И никто, ни одна живая душа, тебя не остановит. Потому что в это время Морская Пехота поведет паразитов получать пулю в брюхо. Притворись, что спешишь догнать их. А вместо этого давай деру.
— А если я не дам деру? Если я их действительно догоню? — спросил Адам. — Я имею в виду Морских Пехотинцев? Примут они меня?
Матрос поглядел на Адама сверху вниз, качая головой, будто от жалости.
— И Христос проливал свою драгоценную кровь ради такого, как ты, сказал он.
— В каком смысле?
Матрос указал трубкой на его ногу.
— Дурак ты, — сказал он.
Он постоял, изучая ногу Адама.
— Все равно, — наконец сказал он, — Дункан-то с ними пойдет, с Пехотинцами, а он тебя невзлюбил.
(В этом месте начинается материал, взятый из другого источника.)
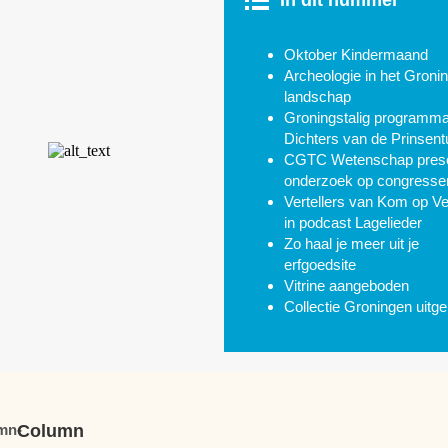
Oktober Kindermaand
Archeologie in het Groni
landschap
Groningstalig programma 
Dichters van de Prinsent
CGTC Wetenschap prese
onderzoek op congresse
Vertellers van Kom op Ve
in podcast Lagelieder
Zo haal je meer uit je
erfgoedsite
Vitrine aangeboden
Collectie Groningen uitgel
Column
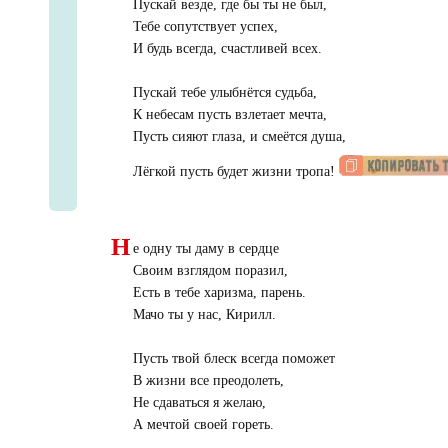
Пускай везде, где бы ты не был,
Тебе сопутствует успех,
И будь всегда, счастливей всех.
Пускай тебе улыбнётся судьба,
К небесам пусть взлетает мечта,
Пусть сияют глаза, и смеётся душа,
Лёгкой пусть будет жизни тропа!
Н
е одну ты даму в сердце
Своим взглядом поразил,
Есть в тебе харизма, парень.
Мачо ты у нас, Кирилл.
Пусть твой блеск всегда поможет
В жизни все преодолеть,
Не сдаваться я желаю,
А мечтой своей гореть.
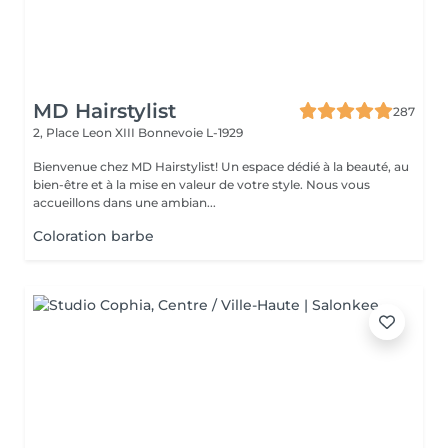
MD Hairstylist
287
2, Place Leon XIII
Bonnevoie L-1929
Bienvenue chez MD Hairstylist! Un espace dédié à la beauté, au
bien-être et à la mise en valeur de votre style. Nous vous
accueillons dans une ambian...
Coloration barbe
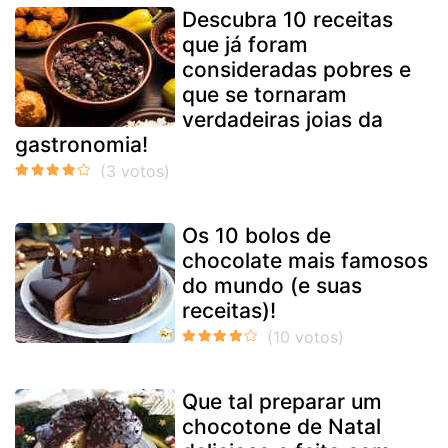
Descubra 10 receitas
que já foram
consideradas pobres e
que se tornaram
verdadeiras joias da
gastronomia!
Os 10 bolos de
chocolate mais famosos
do mundo (e suas
receitas)!
Que tal preparar um
chocotone de Natal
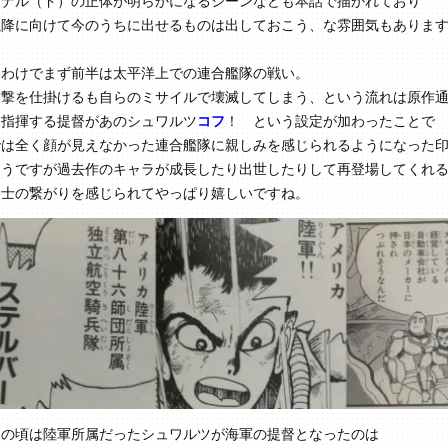
ドナル（ド）の正体が明らかになるシーンなども本話で描かれており
以降に向けて今のうちに出せるものは出しておこう、な雰囲気もありま
なわけでまず前半は太平洋上での連合艦隊の戦い。
攻撃を仕掛けるも自らのミサイルで壊滅してしまう、という流れは原作
を指揮する提督があのシュワルツ
コフ
！ という設定が加わったことで
では全く顔が見えなかった連合艦隊に親しみを感じられるようになった
そうですが過去作のキャラが成長したり出世したりして再登場してくれ
同士の繋がりを感じられてやっぱり嬉しいですね。
』の頃は陸軍所属だったシュワルツが海軍の提督となったのは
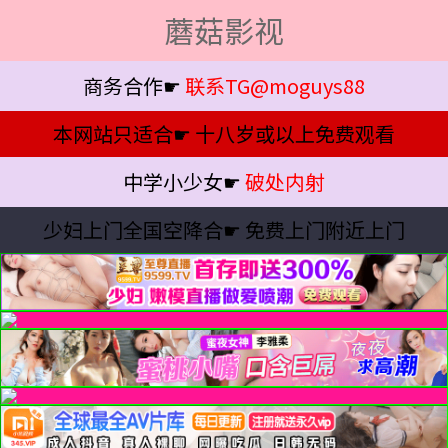
蘑菇影视
商务合作☛
联系TG@moguys88
本网站只适合☛
十八岁或以上免费观看
中学小少女☛
破处内射
少妇上门全国空降合☛
免费上门附近上门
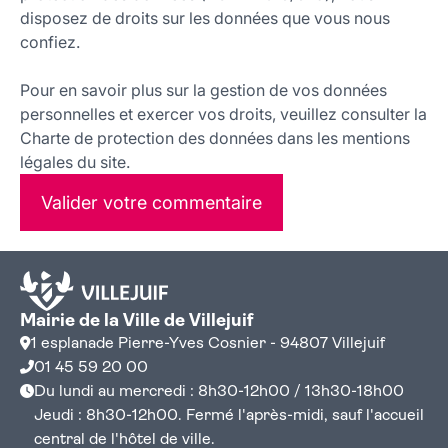
disposez de droits sur les données que vous nous
confiez.
Pour en savoir plus sur la gestion de vos données
personnelles et exercer vos droits, veuillez consulter la
Charte de protection des données dans les mentions
légales du site.
Valider votre commentaire
Mairie de la Ville de Villejuif
1 esplanade Pierre-Yves Cosnier - 94807 Villejuif
01 45 59 20 00
Du lundi au mercredi : 8h30-12h00 / 13h30-18h00
Jeudi : 8h30-12h00. Fermé l'après-midi, sauf l'accueil
central de l'hôtel de ville.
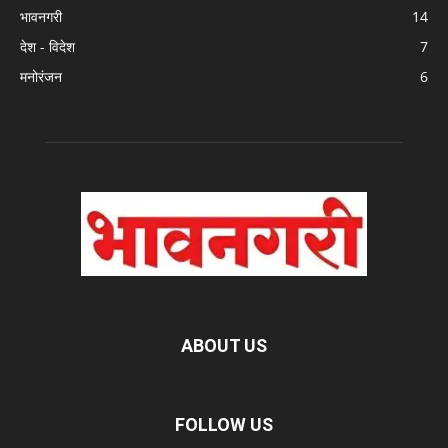
भावनगरी
14
देश - विदेश
7
मनोरंजन
6
ABOUT US
FOLLOW US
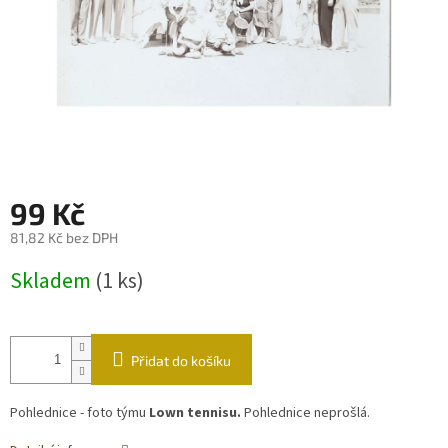
99 Kč
81,82 Kč bez DPH
Měrná
Skladem
(1 ks)
cena:
Přidat do košíku
Pohlednice - foto týmu
Lown tennisu.
Pohlednice neprošlá.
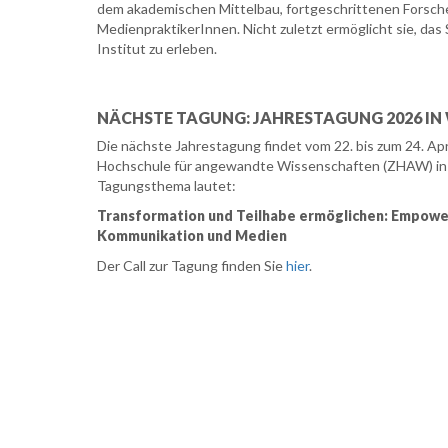
dem akademischen Mittelbau, fortgeschrittenen Forsch
MedienpraktikerInnen. Nicht zuletzt ermöglicht sie, das
Institut zu erleben.
NÄCHSTE TAGUNG: JAHRESTAGUNG 2026 I
Die nächste Jahrestagung findet vom 22. bis zum 24. Apr
Hochschule für angewandte Wissenschaften (ZHAW) in 
Tagungsthema lautet:
Transformation und Teilhabe ermöglichen: Empowe
Kommunikation und Medien
Der Call zur Tagung finden Sie
hier
.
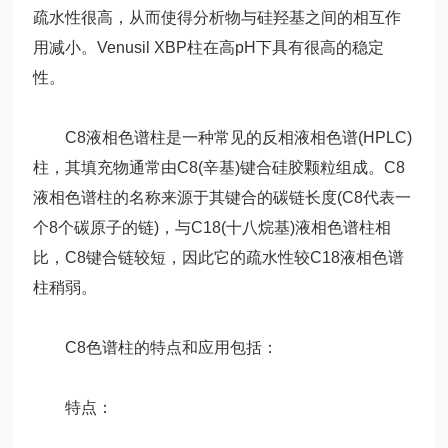
疏水性很高，从而使得分析物与硅羟基之间的相互作
用减小。Venusil XBP柱在高pH下具有很高的稳定
性。
C8液相色谱柱是一种常见的反相液相色谱(HPLC)
柱，其填充物通常由C8(辛基)键合硅胶颗粒组成。C8
液相色谱柱的名称来源于其键合的碳链长度(C8代表一
个8个碳原子的链)，与C18(十八烷基)液相色谱柱相
比，C8键合链较短，因此它的疏水性较C18液相色谱
柱稍弱。
C8色谱柱的特点和应用包括：
特点：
Уж не знаю, почему. Надо же ему было кого-то невзлюбить. Он отправит тебя обратно домой, к мамочке.
Снова пригляделся к ноге.
— Не-е, — проговорил он, закрывая тему, — давай деру, не раздумывай.
Моряк отвернулся и пошел прочь. Адам поспешно вскочил.
— Стойте!
Моряк повернул голову.
Адам не мог найти слов. Сердце его переполняла благодарность. Нет, эта благодать была сильнее и глубже благодарности, от нежности у него перехватило дыхание.
— Не знаю, как... как... — пробормотал он.
— Что — как? — спросил моряк.
— Как благодарить вас, — сказал Адам.
— За что? — спросил моряк.
— За то, что вы сделали.
Моряк осмотрел его с ног до головы.
— Если я что-то и сделал, — сказал он, — то не знаю, зачем.
— Не знаете?
— Может, и знаю, — сказал тот. Потом усмехнулся резко и сухо. Допустим, — он выбил трубку о поручни. — Допустим, просто из любопытства. Я вообще любопытный, забавно иногда смотреть, как можно сделать то или сё. Стало чего-то вдруг интересно, сможет ли человек в твоем положении добраться до берега.
Адам шагнул к нему.
— Неправду вы говорите! — выпалил он.
— Это почему еще? — усмехнулся моряк. — Ты же хотел попасть на берег. В эти чертовы Соединенные Штаты. Вот и все, чего ты хотел, верно ведь?
— Да.
— Ну и вали в свои Штаты, дурачина. Только... — он снова отвернулся и сунул в рот трубку.
Адам ухватил его за рукав.
— Что — только? — спросил он.
Моряк вытащил трубку изо рта.
— Да оставишь ты меня наконец в покое? — выкрикнул он в сердцах.